[BRIEF] The task calls for the lines below from the line with "Forciot Oy strengthens its European operation" to the line with "equipment industry. Our", both ends included, copied exactly, without any pictures.

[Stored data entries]
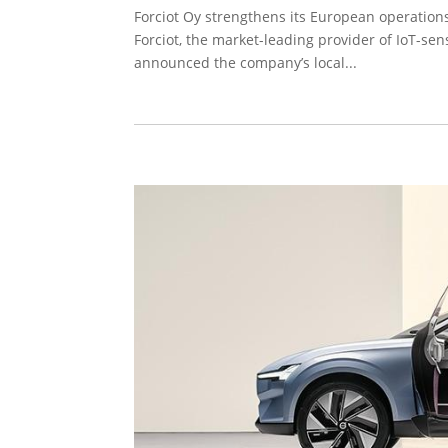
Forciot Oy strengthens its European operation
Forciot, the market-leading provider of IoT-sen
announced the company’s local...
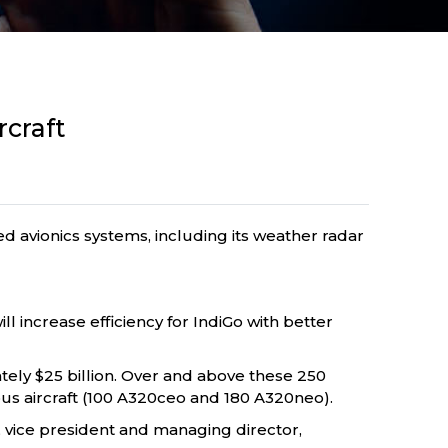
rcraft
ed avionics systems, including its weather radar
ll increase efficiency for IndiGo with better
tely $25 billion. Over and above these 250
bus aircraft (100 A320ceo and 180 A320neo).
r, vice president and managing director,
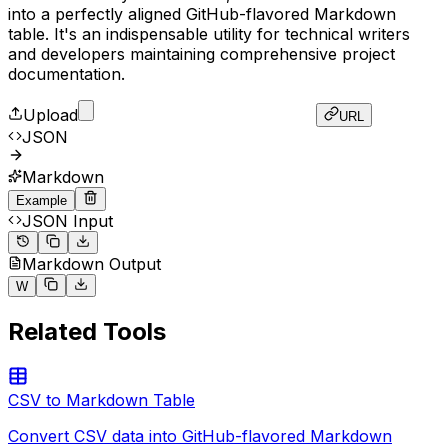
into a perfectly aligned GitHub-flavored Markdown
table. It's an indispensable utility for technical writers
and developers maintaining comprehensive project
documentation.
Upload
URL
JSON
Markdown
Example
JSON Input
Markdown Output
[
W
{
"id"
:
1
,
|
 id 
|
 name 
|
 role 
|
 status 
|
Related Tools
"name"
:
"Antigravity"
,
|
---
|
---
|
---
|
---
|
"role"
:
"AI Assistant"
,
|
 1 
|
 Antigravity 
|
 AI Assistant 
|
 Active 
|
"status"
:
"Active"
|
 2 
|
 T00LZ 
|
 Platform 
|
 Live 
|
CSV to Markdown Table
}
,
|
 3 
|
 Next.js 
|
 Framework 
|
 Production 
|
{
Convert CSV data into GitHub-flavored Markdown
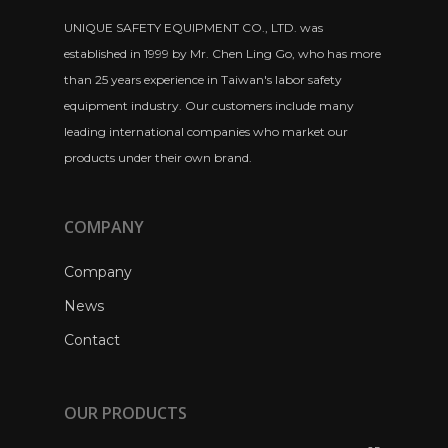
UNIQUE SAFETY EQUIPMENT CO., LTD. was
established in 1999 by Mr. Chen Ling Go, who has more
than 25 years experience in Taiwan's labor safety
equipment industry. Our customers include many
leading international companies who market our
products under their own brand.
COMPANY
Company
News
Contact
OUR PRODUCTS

==

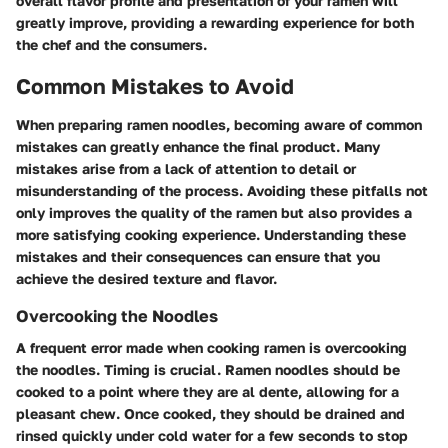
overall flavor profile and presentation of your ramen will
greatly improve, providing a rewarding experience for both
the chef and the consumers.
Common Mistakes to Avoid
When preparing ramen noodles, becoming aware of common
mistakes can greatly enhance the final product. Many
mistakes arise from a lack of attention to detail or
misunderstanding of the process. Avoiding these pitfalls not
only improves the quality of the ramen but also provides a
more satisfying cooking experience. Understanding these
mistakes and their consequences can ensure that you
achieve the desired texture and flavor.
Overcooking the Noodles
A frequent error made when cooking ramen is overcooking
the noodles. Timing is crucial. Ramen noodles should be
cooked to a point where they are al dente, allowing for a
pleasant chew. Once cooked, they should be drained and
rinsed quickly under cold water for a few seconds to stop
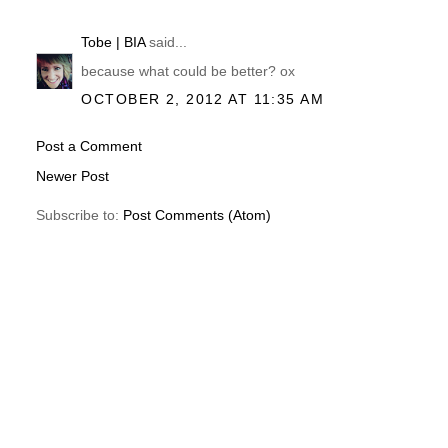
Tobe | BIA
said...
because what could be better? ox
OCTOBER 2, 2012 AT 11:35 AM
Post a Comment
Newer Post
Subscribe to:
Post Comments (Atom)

--

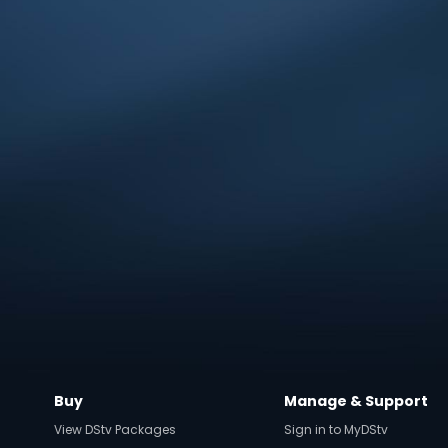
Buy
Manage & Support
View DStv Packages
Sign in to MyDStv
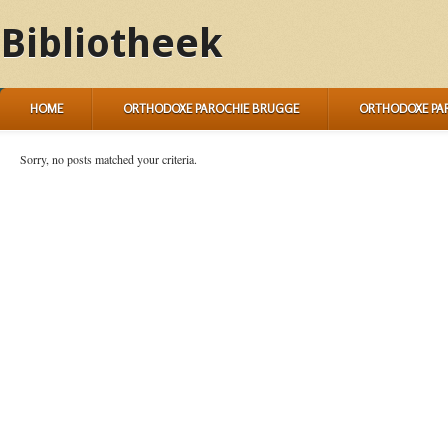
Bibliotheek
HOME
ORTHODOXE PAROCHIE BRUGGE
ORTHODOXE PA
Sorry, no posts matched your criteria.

[SOLUTION TO THIS EXERCISE]
Forciot Oy strengthens its European operation
Forciot, the market-leading provider of IoT-sen
announced the company’s local...
rcraft
ed avionics systems, including its weather radar
ll increase efficiency for IndiGo with better
tely $25 billion. Over and above these 250
bus aircraft (100 A320ceo and 180 A320neo).
r, vice president and managing director,
into a perfectly aligned GitHub-flavored Markdown
table. It's an indispensable utility for technical writers
and developers maintaining comprehensive project
documentation.
Upload
URL
JSON
Markdown
Example
JSON Input
Markdown Output
[
W
{
"id"
:
1
,
|
 id 
|
 name 
|
 role 
|
 status 
|
Related Tools
"name"
:
"Antigravity"
,
|
---
|
---
|
---
|
---
|
"role"
:
"AI Assistant"
,
|
 1 
|
 Antigravity 
|
 AI Assistant 
|
 Active 
|
"status"
:
"Active"
|
 2 
|
 T00LZ 
|
 Platform 
|
 Live 
|
CSV to Markdown Table
}
,
|
 3 
|
 Next.js 
|
 Framework 
|
 Production 
|
{
Convert CSV data into GitHub-flavored Markdown
UNIQUE SAFETY EQUIPMENT CO., LTD. was
established in 1999 by Mr. Chen Ling Go, who has more
than 25 years experience in Taiwan's labor safety
equipment industry. Our customers include many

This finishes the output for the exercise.